Work to be completed: Extract every line from the records below that contains the word "Custom".

Data shown:
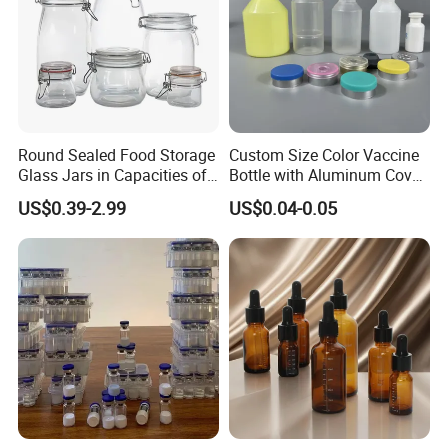
Round Sealed Food Storage
Custom Size Color Vaccine
Glass Jars in Capacities of
Bottle with Aluminum Cover
500ml, 750ml, 1000ml and
Aluminum-Plastic Cover
US$0.39-2.99
US$0.04-0.05
1500ml, Equipped with
Swing Lids. Custom - Sized
Glass Food Storage Jars
Come Wit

Reply:
Custom Size Color Vaccine
Swing Lids. Custom - Sized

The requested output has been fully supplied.